In this she was usually assisted by those significant others to whom she turned for help.
The cardinal features of PAS are denial and suppression. Typically the abortion is followed (but not always) by years of unrecognised negative reactions, the woman not consciously associating the symptoms with the abortion.
The onset of delayed symptoms is often precipitated by a triggering event such as an anniversary date, the birth or loss of another child, or some other event associated with children or reproduction. As Professor Ney advises, "...they are usually able to keep up a façade, but easily decompensate with serious physical or psychiatric illnesses in times of crisis."
The severity and incidence of PAS is often related to how well "affirmed" a woman is, eg: women from an emotionally unstable or dysfunctional background are more likely to suffer severe psychological and emotional trauma. Research has been identifying "high risk" women since the early 1980's.
These include the young, the traumatised, those isolated or dispossessed, those whose coping mechanisms have already been compromised, the sexually abused, those with developmental or psychological limitations, the mentally ill and those who abort for health reasons. Rather than screening these vulnerable women out of the abortion solution, or even warning them, their pre-existing emotional state or impaired decision-making ability when in crisis is being used to explain their poor abortion outcome.
Dr. Vincent Rue calls this a new type of victim blaming.
Henry David's record link of 1.1 million Danish women, one of the best methodologically designed studies complete to date, found women who aborted were 53% more likely than delivering women to be admitted to a psychiatric hospital.
But women who aborted, and who were separated, divorced or widowed were nearly four times as likely as those (in the same category) who delivered, to be admitted to a psychiatric hospital.
Unfortunately, David limited his study to only three months post event, and did not identify how many of those delivering women admitted to a psychiatric hospital had abortion histories. (A later delivery is one of the common triggering events for the onset of PAS).

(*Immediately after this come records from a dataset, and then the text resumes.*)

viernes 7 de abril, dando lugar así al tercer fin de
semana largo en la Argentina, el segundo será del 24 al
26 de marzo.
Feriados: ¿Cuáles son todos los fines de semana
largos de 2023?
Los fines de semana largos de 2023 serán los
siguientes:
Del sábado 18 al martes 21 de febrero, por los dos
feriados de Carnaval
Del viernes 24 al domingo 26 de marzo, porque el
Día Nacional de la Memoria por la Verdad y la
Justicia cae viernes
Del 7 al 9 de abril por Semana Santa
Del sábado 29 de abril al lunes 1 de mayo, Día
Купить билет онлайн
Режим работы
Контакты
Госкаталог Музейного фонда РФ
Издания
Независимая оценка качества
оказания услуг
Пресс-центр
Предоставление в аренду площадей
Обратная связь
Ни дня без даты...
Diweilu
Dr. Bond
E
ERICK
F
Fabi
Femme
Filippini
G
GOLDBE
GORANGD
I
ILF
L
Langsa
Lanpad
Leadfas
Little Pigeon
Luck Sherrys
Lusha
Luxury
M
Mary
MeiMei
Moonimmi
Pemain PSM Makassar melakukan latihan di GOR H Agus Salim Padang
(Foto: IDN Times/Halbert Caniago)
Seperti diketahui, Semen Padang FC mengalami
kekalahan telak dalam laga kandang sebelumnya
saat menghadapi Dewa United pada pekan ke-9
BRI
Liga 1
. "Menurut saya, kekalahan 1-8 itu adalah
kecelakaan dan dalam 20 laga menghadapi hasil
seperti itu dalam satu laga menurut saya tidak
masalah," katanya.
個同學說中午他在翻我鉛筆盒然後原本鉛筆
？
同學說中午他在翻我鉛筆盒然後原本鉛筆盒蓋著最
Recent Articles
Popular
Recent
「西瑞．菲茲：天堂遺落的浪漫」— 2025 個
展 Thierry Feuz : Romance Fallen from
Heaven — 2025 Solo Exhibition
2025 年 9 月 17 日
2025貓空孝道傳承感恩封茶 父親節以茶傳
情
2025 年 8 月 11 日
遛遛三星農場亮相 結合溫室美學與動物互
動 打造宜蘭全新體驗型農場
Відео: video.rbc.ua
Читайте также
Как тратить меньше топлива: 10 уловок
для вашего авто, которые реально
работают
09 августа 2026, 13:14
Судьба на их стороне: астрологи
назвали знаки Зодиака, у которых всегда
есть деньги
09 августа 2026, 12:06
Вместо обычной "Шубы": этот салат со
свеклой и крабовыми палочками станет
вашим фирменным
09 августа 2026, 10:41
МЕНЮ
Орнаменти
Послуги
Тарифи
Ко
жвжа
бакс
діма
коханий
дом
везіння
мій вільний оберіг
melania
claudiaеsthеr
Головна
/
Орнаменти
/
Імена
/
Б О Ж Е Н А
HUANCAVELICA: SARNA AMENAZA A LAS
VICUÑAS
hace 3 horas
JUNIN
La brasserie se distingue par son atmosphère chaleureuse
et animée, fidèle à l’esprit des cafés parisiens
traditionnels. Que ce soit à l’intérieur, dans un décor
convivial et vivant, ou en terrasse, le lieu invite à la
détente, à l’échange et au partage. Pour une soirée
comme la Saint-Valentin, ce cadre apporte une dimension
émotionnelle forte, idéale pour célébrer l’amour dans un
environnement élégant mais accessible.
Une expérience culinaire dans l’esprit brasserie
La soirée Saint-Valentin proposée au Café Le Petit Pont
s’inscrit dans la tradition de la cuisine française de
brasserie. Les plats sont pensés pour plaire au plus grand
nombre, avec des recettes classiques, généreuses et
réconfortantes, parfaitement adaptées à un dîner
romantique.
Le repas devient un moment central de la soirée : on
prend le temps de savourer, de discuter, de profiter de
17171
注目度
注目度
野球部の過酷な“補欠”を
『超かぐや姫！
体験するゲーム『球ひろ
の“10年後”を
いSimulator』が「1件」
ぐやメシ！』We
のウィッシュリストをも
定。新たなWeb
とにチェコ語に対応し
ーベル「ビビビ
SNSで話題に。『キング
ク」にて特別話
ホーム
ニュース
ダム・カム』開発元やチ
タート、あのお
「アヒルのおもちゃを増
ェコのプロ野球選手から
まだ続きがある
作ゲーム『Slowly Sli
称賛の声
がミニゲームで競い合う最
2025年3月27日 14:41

(David's findings were opposite to the much publicised, much quoted but inherently flawed Brewer study which found abortion psychologically safer than childbirth.)

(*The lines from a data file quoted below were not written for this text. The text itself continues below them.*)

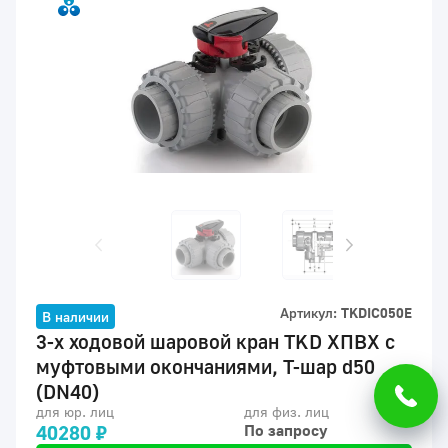
Артикул:
TKDIC050E
В наличии
3-х ходовой шаровой кран TKD ХПВХ с
муфтовыми окончаниями, Т-шар d50
(DN40)
для юр. лиц
для физ. лиц
40280 ₽
По запросу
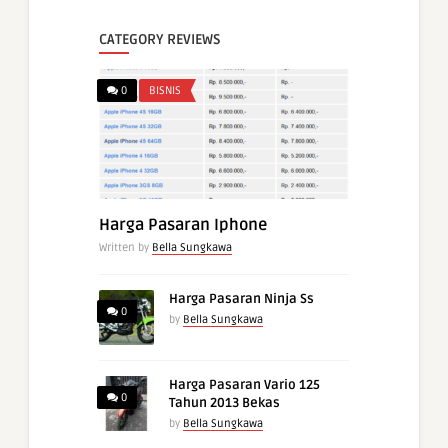
CATEGORY REVIEWS
0
BISNIS
Harga Pasaran Iphone
Written by
Bella Sungkawa
Harga Pasaran Ninja Ss
0
by
Bella Sungkawa
Harga Pasaran Vario 125
0
Tahun 2013 Bekas
by
Bella Sungkawa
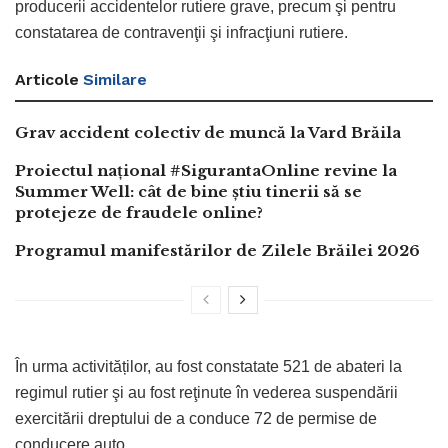
producerii accidentelor rutiere grave, precum şi pentru
constatarea de contravenţii şi infracţiuni rutiere.
Articole
Similare
Grav accident colectiv de muncă la Vard Brăila
Proiectul național #SigurantaOnline revine la
Summer Well: cât de bine știu tinerii să se
protejeze de fraudele online?
Programul manifestărilor de Zilele Brăilei 2026
În urma activităților, au fost constatate 521 de abateri la
regimul rutier şi au fost reţinute în vederea suspendării
exercitării dreptului de a conduce 72 de permise de
conducere auto.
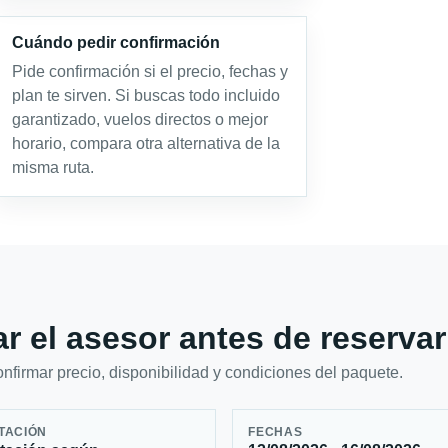
Cuándo pedir confirmación
Pide confirmación si el precio, fechas y
plan te sirven. Si buscas todo incluido
garantizado, vuelos directos o mejor
horario, compara otra alternativa de la
misma ruta.
r el asesor antes de reservar
firmar precio, disponibilidad y condiciones del paquete.
TACIÓN
FECHAS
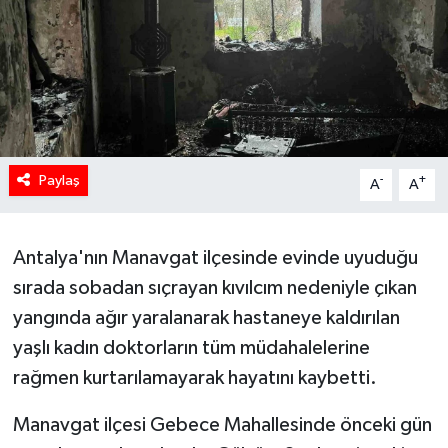
Paylaş
-
+
A
A
Antalya'nın Manavgat ilçesinde evinde uyuduğu
sırada sobadan sıçrayan kıvılcım nedeniyle çıkan
yangında ağır yaralanarak hastaneye kaldırılan
yaşlı kadın doktorların tüm müdahalelerine
rağmen kurtarılamayarak hayatını kaybetti.
Manavgat ilçesi Gebece Mahallesinde önceki gün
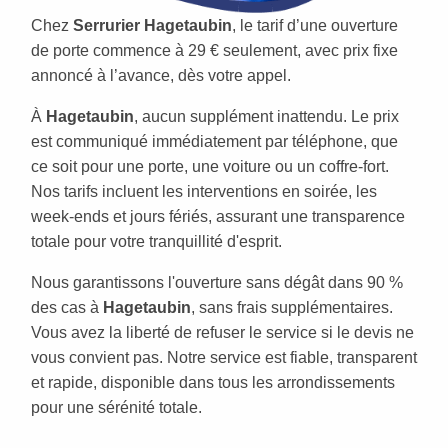
Chez
Serrurier Hagetaubin
, le tarif d’une ouverture
de porte commence à 29 € seulement, avec prix fixe
annoncé à l’avance, dès votre appel.
À
Hagetaubin
, aucun supplément inattendu. Le prix
est communiqué immédiatement par téléphone, que
ce soit pour une porte, une voiture ou un coffre-fort.
Nos tarifs incluent les interventions en soirée, les
week-ends et jours fériés, assurant une transparence
totale pour votre tranquillité d'esprit.
Nous garantissons l'ouverture sans dégât dans 90 %
des cas à
Hagetaubin
, sans frais supplémentaires.
Vous avez la liberté de refuser le service si le devis ne
vous convient pas. Notre service est fiable, transparent
et rapide, disponible dans tous les arrondissements
pour une sérénité totale.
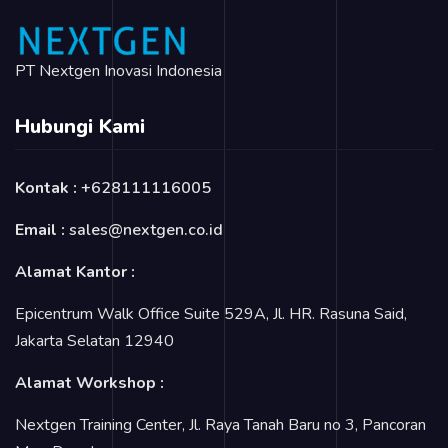
PT Nextgen Inovasi Indonesia
Hubungi Kami
Kontak :
+628111116005
Email :
sales@nextgen.co.id
Alamat Kantor :
Epicentrum Walk Office Suite 529A, Jl. HR. Rasuna Said,
Jakarta Selatan 12940
Alamat Workshop :
Nextgen Training Center, Jl. Raya Tanah Baru no 3, Pancoran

In 1992, the British Journal of Psychiatry published a review by Zolese and Blacker, which found that psychological or psychiatric disturbances occur in association with abortion and seem marked, severe or persistent in approximately 10% of cases.
Given the serious limitations of many of the studies to date and their frequent interpreter bias coupled with the tendency of PAS to be labelled by its presenting symptoms, 10% probably underestimates the true picture.

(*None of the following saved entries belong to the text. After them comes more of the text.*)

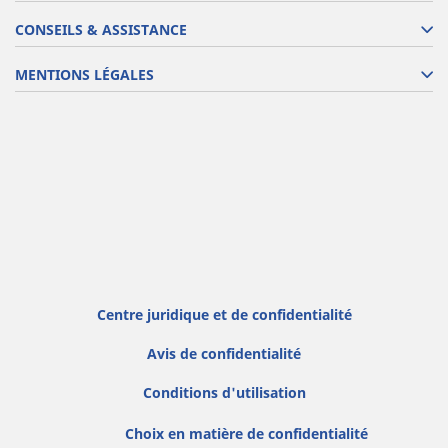
CONSEILS & ASSISTANCE
MENTIONS LÉGALES
Centre juridique et de confidentialité
Avis de confidentialité
Conditions d'utilisation
Choix en matière de confidentialité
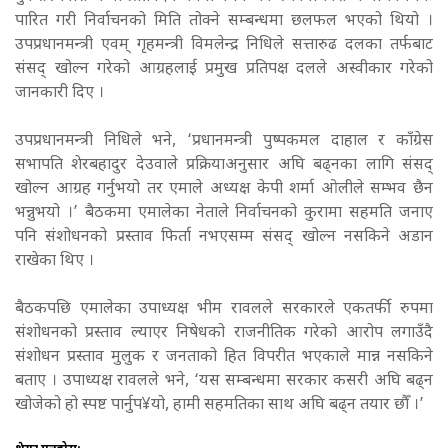
पारित गरी निर्वाचनको मिति तोक्ने सम्बन्धमा छलफल भएको थियो ।
उपप्रधानमन्त्री एवम् गृहमन्त्री विमलेन्द्र निधिले सत्तारुढ दलका तर्फबाट
संसद् खोल्न गरेको आग्रहलाई प्रमुख प्रतिपक्ष दलले अस्वीकार गरेको
जानकारी दिए ।
उपप्रधानमन्त्री निधिले भने, ‘प्रधानमन्त्री पुष्पकमल दाहाल र काँग्रेस
सभापति शेरबहादुर देउवाले प्रक्रियाअनुसार अघि बढ्नका लागि संसद्
खोल्न आग्रह गर्नुभयो तर एमाले अध्यक्ष केपी शर्मा ओलीले सम्भव छैन
भन्नुभयो ।’ बैठकमा एमालेका नेताले निर्वाचनको कुरामा सहमति जनाए
पनि संशोधनको प्रस्ताव फिर्ता नभएसम्म संसद् खोल्न नसकिने अडान
राखेका थिए ।
बैठकपछि एमालेका उपाध्यक्ष भीम रावलले सरकारले एकतर्फी रुपमा
संशोधनको प्रस्ताव ल्याएर निषेधको राजनीतिक गरेको आरोप लगाउँदै
संशोधन प्रस्ताव मुलुक र जनताको हित विपरीत भएकाले मान्न नसकिने
बताए । उपाध्यक्ष रावलले भने, ‘यस सम्बन्धमा सरकार कसरी अघि बढ्न
खोजेको हो स्पष्ट पार्नुप¥यो, हामी सहमतिका साथ अघि बढ्न तयार छौँ ।’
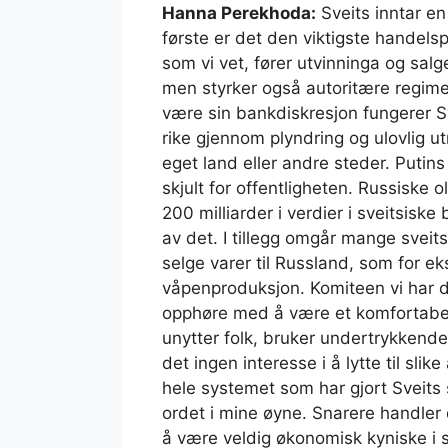
Hanna Perekhoda:
Sveits inntar en 
første er det den viktigste handelspl
som vi vet, fører utvinninga og salg
men styrker også autoritære regimer,
være sin bankdiskresjon fungerer S
rike gjennom plyndring og ulovlig ut
eget land eller andre steder. Putin
skjult for offentligheten. Russiske 
200 milliarder i verdier i sveitsiske
av det. I tillegg omgår mange sveit
selge varer til Russland, som for e
våpenproduksjon. Komiteen vi har dan
opphøre med å være et komfortabelt
unytter folk, bruker undertrykkende
det ingen interesse i å lytte til sli
hele systemet som har gjort Sveits så
ordet i mine øyne. Snarere handler 
å være veldig økonomisk kyniske i si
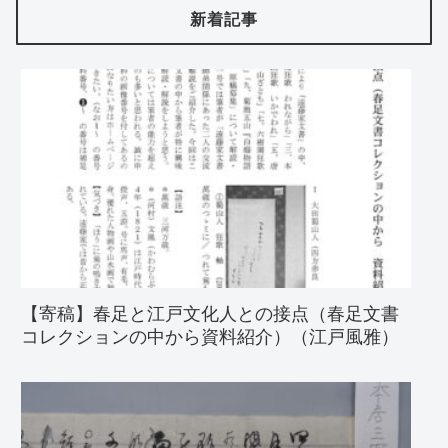
新着記事
【寄稿】春足と江戸文化人との接点（春足文書
コレクションの中から資料紹介）（江戸風雅）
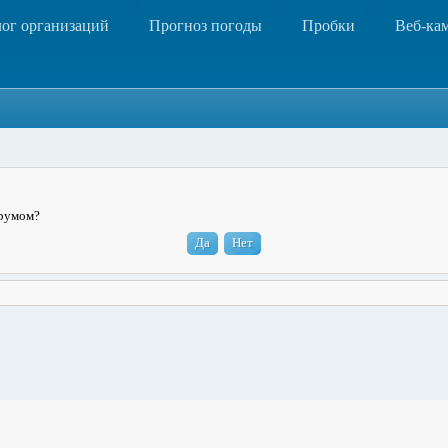
лог организаций
Прогноз погоды
Пробки
Веб-ка
орумом?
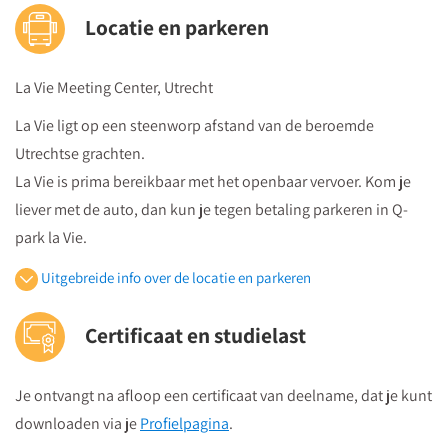
Locatie en parkeren
La Vie Meeting Center, Utrecht
La Vie ligt op een steenworp afstand van de beroemde
Utrechtse grachten.
La Vie is prima bereikbaar met het openbaar vervoer. Kom je
liever met de auto, dan kun je tegen betaling parkeren in Q-
park la Vie.
Uitgebreide info over de locatie en parkeren
Openbaar vervoer
Certificaat en studielast
Je volgt vanuit Utrecht Centraal Station de bewegwijzeringborden
"centrumzijde"
Je ontvangt na afloop een certificaat van deelname, dat je kunt
vervolgens vanuit winkelcentrum "Hoog Catharijne" volgt u de
downloaden via je
Profielpagina
.
borden "Vredenburg".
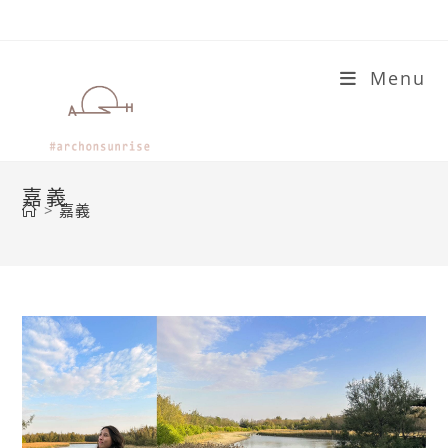
Skip
to
content
Menu
嘉義
>
嘉義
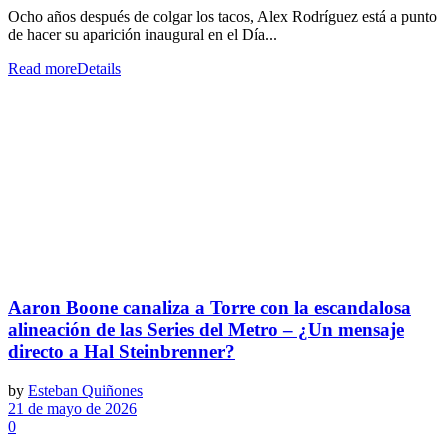
Ocho años después de colgar los tacos, Alex Rodríguez está a punto
de hacer su aparición inaugural en el Día...
Read more
Details
Aaron Boone canaliza a Torre con la escandalosa
alineación de las Series del Metro – ¿Un mensaje
directo a Hal Steinbrenner?
by
Esteban Quiñones
21 de mayo de 2026
0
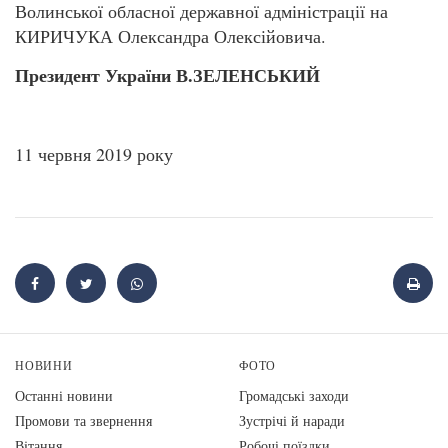
Волинської обласної державної адміністрації на
КИРИЧУКА Олександра Олексійовича.
Президент України В.ЗЕЛЕНСЬКИЙ
11 червня 2019 року
НОВИНИ
ФОТО
Останні новини
Громадські заходи
Промови та звернення
Зустрічі й наради
Вiтання
Робочі поїздки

In 1994, a private UK commission of Inquiry chaired by Lord Rawlinson into the effects of abortion on women found 87% of women it surveyed experienced long-term emotional consequences with 15% actually requesting counselling.
Dr. Patricia Casey, Professor of Psychiatry, Dublin, advises those working in this area to use models of treatment used in treating other forms of bereavement and major trauma.
Dr. Joanne Angelo, Assistant Clinical Professor of Psychiatry Boston, advises that the overwhelming needs of the PAS sufferer may be more than one discipline can or should try to meet, and suggests a multifaceted team approach. However, a great deal more work urgently needs to be done in this area.
[It is important to note that abortion referral agencies and institutions, because of their role in facilitating denial, are inappropriate venues for such therapy.]